The electoral college (EC) has many, many flaws. It leads to an unhealthy focus on swing states; it compounds the effect of the Senate in over-weighting the smallest states; and its byzantine complexity distracts from the issues. Worst of all, it is one of the many links in the disastrous chain of circumstances that brought us President George W. Bush.
So how can I possibly argue that it's a good thing?
To answer that question, I'm going to have to look at some new news and some older history. The recent item is that New York State signed on to the list of states using the National Popular Vote Interstate Compact to try to undermine the EC. The older item is the aforementioned 2000 election, as a potent example of the flaws of plurality voting.
Let's start out by looking at the 2000 election. Pretty much everyone has their theory of what caused that disaster. "It was the Supreme Court's fault..." "No, Nader's..." "No, Katherine Harris..." "No, Gore..." "the Brooks Brothers riot..." "the news media..." "hanging chads and butterfly ballots..." "the Electoral College itself..." It's easy to get so caught up in arguing for one of those that you forget that all of them are valid links in the chain, and that Bush's victory was so weak that it could have been broken at any link.
In fact, I'd argue that the argument itself tells us something about what's wrong with our political culture. Why do we try to assign the fault to just one person or thing, to Nader OR the media OR Gore OR a broken system? I'd argue that such arguments stem in part from our plurality voting system. By forcing us to choose only one candidate to vote for, it pushes us to take sides, even in situations where various sides have some truth to them.
Sample approval voting ballot
Instead of encouraging division and infighting, our voting system could be doing the opposite, and helping majorities work together. For instance, under approval voting, you can vote for as many candidates as you want, and the candidate with the most votes wins. Voters wouldn't be forced to make a choice between support for their favorite candidate and effective opposition to their least favorite; they could do both. Candidates with new ideas could run without fear of being spoilers; because every voter would have the same power to support or oppose each of them, without having to focus their artificially-limited voting power on the media-anointed frontrunners.

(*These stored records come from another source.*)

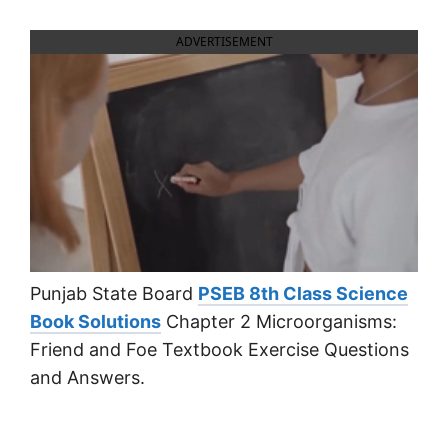
ADVERTISEMENT
Punjab State Board
PSEB 8th Class Science
Book Solutions
Chapter 2 Microorganisms:
Friend and Foe Textbook Exercise Questions
and Answers.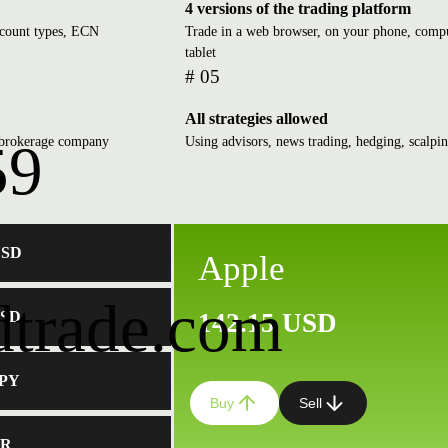
4 versions of the trading platform
ccount types, ECN
Trade in a web browser, on your phone, compu
tablet
# 05
All strategies allowed
d brokerage company
Using advisors, news trading, hedging, scalpi
59
USD
Apple
dtrade.com
USD
142.15 USD
JPY
Buy
Sell
ER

Approval voting wouldn't just help our side work together better. It would also give us, as voters, more power. Under the current system, a corrupt, sold-out incumbent can continue to win elections just because they remain the lesser evil, and rich special interests who can maneuver two of their puppets into the nominations for the two major parties can entirely remove any opposition to their positions from the public debate. With approval voting, there would always be room for one more candidate to participate productively, especially if the two candidates already at the table started to look too similar on important issues.

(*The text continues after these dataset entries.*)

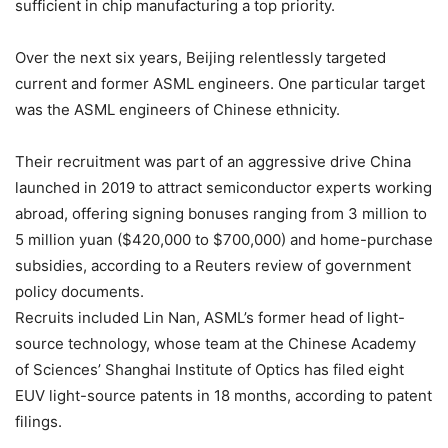
sufficient in chip manufacturing a top priority.
Over the next six years, Beijing relentlessly targeted
current and former ASML engineers. One particular target
was the ASML engineers of Chinese ethnicity.
Their recruitment was part of an aggressive drive China
launched in 2019 to attract semiconductor experts working
abroad, offering signing bonuses ranging from 3 million to
5 million yuan ($420,000 to $700,000) and home-purchase
subsidies, according to a Reuters review of government
policy documents.
Recruits included Lin Nan, ASML’s former head of light-
source technology, whose team at the Chinese Academy
of Sciences’ Shanghai Institute of Optics has filed eight
EUV light-source patents in 18 months, according to patent
filings.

But what does this have to do with anything good about the EC? That's where the recent news comes in. With the addition of New York's 33 electoral votes, the National Popular Vote Interstate Compact (NPVIC) now has 165 EVs, or 61% of the 270 necessary to take effect. The NPVIC is an agreement between states to assign all their electors to whichever candidate gets the most popular votes nationwide.
Isn't that just a way to end the electoral college then? No; it's a way for states to use the electoral college to change the election system for the president. If there were just one nationwide presidential election, that would take at least federal action from our disfunctional congress, and probably a constitutional amendment — nearly impossible in the modern age.

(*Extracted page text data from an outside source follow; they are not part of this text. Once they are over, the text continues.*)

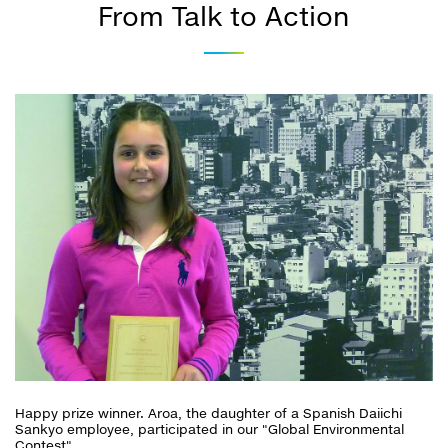
From Talk to Action
Happy prize winner. Aroa, the daughter of a Spanish Daiichi
Sankyo employee, participated in our "Global Environmental
Contest".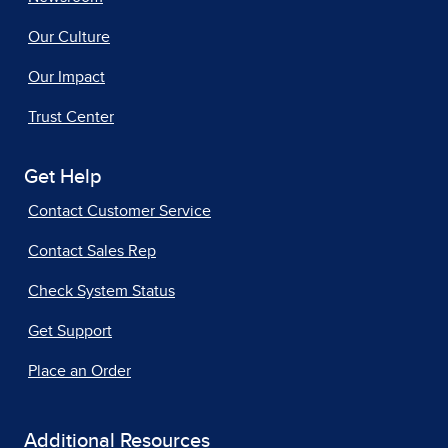
Our Culture
Our Impact
Trust Center
Get Help
Contact Customer Service
Contact Sales Rep
Check System Status
Get Support
Place an Order
Additional Resources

And in fact, the NPVIC as it's currently written would already allow states to opt for approval voting. The key definition is: "'statewide popular election' shall mean a general election in which votes are cast for presidential slates by individual voters and counted on a statewide basis." That's entirely compatible with approval voting; and once one state implemented it, there would be a "race to the top", as voters in other states would demand equal freedom to support or oppose each candidate independently.
So in the end, what I'm saying is that the Electoral College is a good thing... because it contains the seeds of its own destruction. OK, fine, it's a bit of a #slatepitch; right now, this advantage isn't looking so worthwhile next to the 8 years of Bush that the EC caused. But there's reason to hope that that could eventually change.